Parce qu’il veut « élever » les paysans, Benassis va asseoir la domination du matériel sur le spirituel : « Le besoin engendrait l’industrie, l’industrie le commerce, le commerce un gain, le gain un bien-être, le bien-être des idées utiles. » Toute puissance supérieure est éradiquée au profit du visible, de la rentabilité et du commerce, dans une logique spéculative. Cette unique source d’« idées utiles » permet de faire naître de nouveaux besoins, à l’infini.

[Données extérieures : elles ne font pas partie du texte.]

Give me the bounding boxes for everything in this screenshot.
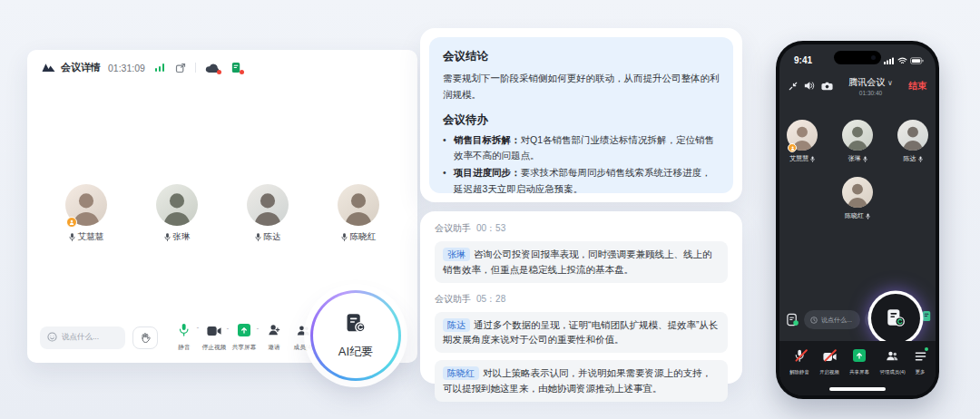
mute-button[interactable]: ˆ 静音	[170, 323, 198, 352]
todo-lead: 项目进度同步：	[454, 167, 521, 178]
page: 会议详情 01:31:09	[0, 0, 980, 419]
phone-meeting-timer: 01:30:40	[859, 90, 882, 96]
more-button[interactable]: 更多	[915, 349, 926, 376]
conclusion-text: 需要规划下一阶段采销侧如何更好的联动，从而提升公司整体的利润规模。	[443, 71, 720, 103]
home-indicator	[829, 387, 886, 391]
ai-minutes-badge[interactable]: AI纪要	[310, 290, 401, 381]
minutes-doc-icon[interactable]	[921, 310, 933, 326]
meeting-timer: 01:31:09	[108, 63, 145, 73]
minutes-doc-icon[interactable]	[786, 313, 799, 326]
titlebar-divider	[195, 63, 196, 73]
assistant-message: 陈达通过多个数据的呈现，证明“电销团队扩规模、提效率”从长期发展角度来说对于公司…	[435, 312, 728, 354]
assistant-section-label: 会议助手05：28	[435, 293, 728, 306]
participant-name: 张琳	[848, 154, 861, 163]
camera-off-icon	[823, 349, 837, 365]
avatar	[842, 120, 873, 151]
speaker-badge: 陈晓红	[443, 366, 479, 380]
emoji-icon	[47, 332, 57, 344]
participant-name: 艾慧慧	[789, 154, 808, 163]
mic-icon	[164, 233, 171, 241]
chevron-down-icon: ∨	[887, 79, 893, 87]
avatar	[156, 184, 198, 226]
message-text: 咨询公司投资回报率表现，同时强调要兼顾线上、线上的销售效率，但重点是稳定线上投流…	[443, 248, 712, 275]
phone-participant-grid: 艾慧慧 张琳 陈达	[779, 120, 936, 220]
participant-name: 艾慧慧	[78, 231, 104, 243]
mic-icon	[178, 323, 190, 340]
participant-row: 艾慧慧 张琳 陈达	[27, 184, 417, 243]
mic-icon	[255, 233, 261, 241]
ai-minutes-icon	[344, 312, 368, 339]
manage-members-button[interactable]: 管理成员(4)	[878, 349, 906, 376]
participant-name: 张琳	[173, 231, 191, 243]
participant-name: 陈晓红	[845, 211, 864, 220]
participant-name: 陈晓红	[350, 231, 377, 243]
open-external-icon[interactable]	[175, 63, 186, 73]
participant-tile[interactable]: 陈达	[235, 184, 300, 243]
participant-tile[interactable]: 艾慧慧	[54, 184, 119, 243]
participant-tile[interactable]: 陈晓红	[837, 177, 878, 220]
status-time: 9:41	[794, 55, 812, 65]
host-badge-icon	[66, 217, 77, 228]
phone-quick-controls: 说点什么...	[786, 309, 931, 330]
dynamic-island	[834, 51, 881, 64]
phone-share-screen-button[interactable]: 共享屏幕	[848, 349, 870, 376]
ai-minutes-label: AI纪要	[338, 344, 373, 360]
network-signal-icon	[155, 63, 165, 72]
assistant-message: 张琳咨询公司投资回报率表现，同时强调要兼顾线上、线上的销售效率，但重点是稳定线上…	[435, 241, 728, 283]
cloud-record-icon[interactable]	[205, 63, 220, 73]
avatar	[247, 184, 289, 226]
message-text: 对以上策略表示认同，并说明如果需要资源上的支持，可以提报到她这里来，由她协调资源…	[443, 367, 711, 394]
phone-ai-minutes-button[interactable]	[871, 294, 920, 343]
host-badge-icon	[788, 143, 797, 152]
assistant-message: 陈晓红对以上策略表示认同，并说明如果需要资源上的支持，可以提报到她这里来，由她协…	[435, 360, 728, 402]
todo-list: • 销售目标拆解：对Q1各销售部门业绩达标情况拆解，定位销售效率不高的问题点。 …	[443, 132, 720, 193]
phone-meeting-header: 腾讯会议 ∨ 01:30:40 结束	[779, 68, 936, 100]
meeting-titlebar: 会议详情 01:31:09	[27, 50, 417, 74]
participant-tile[interactable]: 艾慧慧	[781, 120, 823, 163]
speaker-badge: 张琳	[443, 248, 470, 261]
phone-meeting-title[interactable]: 腾讯会议 ∨	[848, 76, 893, 89]
avatar	[842, 177, 873, 208]
mic-icon	[810, 156, 815, 162]
meeting-detail-label[interactable]: 会议详情	[61, 61, 101, 74]
invite-button[interactable]: 邀请	[260, 324, 288, 352]
avatar	[897, 120, 928, 151]
chat-input[interactable]: 说点什么...	[40, 326, 125, 349]
mic-muted-icon	[794, 349, 805, 365]
participant-tile[interactable]: 张琳	[144, 184, 210, 243]
stop-video-button[interactable]: ˆ 停止视频	[200, 324, 228, 352]
share-screen-button[interactable]: ˆ 共享屏幕	[230, 324, 258, 352]
todo-title: 会议待办	[443, 112, 720, 128]
end-meeting-button[interactable]: 结束	[908, 80, 926, 93]
avatar	[338, 184, 379, 226]
members-icon	[886, 349, 898, 365]
camera-flip-icon[interactable]	[821, 78, 833, 94]
mic-icon	[866, 213, 870, 219]
minimize-icon[interactable]	[789, 78, 798, 94]
meeting-assistant-card: 会议助手00：53 张琳咨询公司投资回报率表现，同时强调要兼顾线上、线上的销售效…	[420, 211, 742, 384]
chat-input-placeholder: 说点什么...	[62, 332, 99, 343]
share-screen-icon	[853, 349, 866, 365]
participant-tile[interactable]: 陈晓红	[326, 184, 391, 243]
mic-icon	[69, 233, 75, 241]
start-video-button[interactable]: 开启视频	[818, 349, 840, 376]
assistant-timestamp: 00：53	[476, 222, 505, 235]
battery-icon	[910, 52, 924, 68]
mic-icon	[863, 156, 867, 162]
minutes-doc-icon[interactable]	[230, 62, 242, 73]
participant-tile[interactable]: 陈达	[892, 120, 934, 163]
speaker-badge: 陈达	[443, 318, 470, 332]
speaker-icon[interactable]	[804, 78, 815, 94]
message-text: 通过多个数据的呈现，证明“电销团队扩规模、提效率”从长期发展角度来说对于公司的重…	[443, 319, 719, 346]
phone-chat-input[interactable]: 说点什么...	[804, 310, 860, 329]
mic-icon	[918, 156, 923, 162]
phone-chat-placeholder: 说点什么...	[821, 316, 852, 325]
wifi-icon	[897, 52, 907, 68]
camera-icon	[207, 324, 221, 340]
unmute-button[interactable]: 解除静音	[789, 349, 810, 376]
members-icon	[297, 324, 310, 340]
phone-screen: 9:41	[779, 44, 936, 395]
participant-tile[interactable]: 张琳	[837, 120, 878, 163]
meeting-logo-icon	[42, 63, 55, 73]
raise-hand-button[interactable]	[132, 326, 158, 349]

Il ne s’agit pas là d’un remède matériel à une condition spirituelle inaliénable, mais d’une matérialité stricte et assumée : Benassis s’engage à ce que « la circulation de l’argent fasse naître le désir d’en gagner » et fait ainsi de l’argent, non pas un moyen mais une fin en soi. C’est cette logique spéculative que dénoncera Charles Péguy au début du siècle suivant dans L’Argent : « Pour la première fois dans l’histoire du monde, les puissances spirituelles ont été toutes ensemble refoulées non point par les puissances matérielles mais par une seule puissance matérielle qui est la puissance de l’argent. »

Cette perte de la dimension spirituelle de la terre, participe à l’avènement d’un nouveau dieu. En 1944, dans La Grande Transformation, l’économiste hongrois Karl Polanyi expliquera combien cette soumission de la terre aux lois du marché est l’une des grandes caractéristiques du capitalisme. Le Médecin de Campagne permet de percevoir les prémisses du capitalisme préindustriel dans la société du règne de Louis-Philippe.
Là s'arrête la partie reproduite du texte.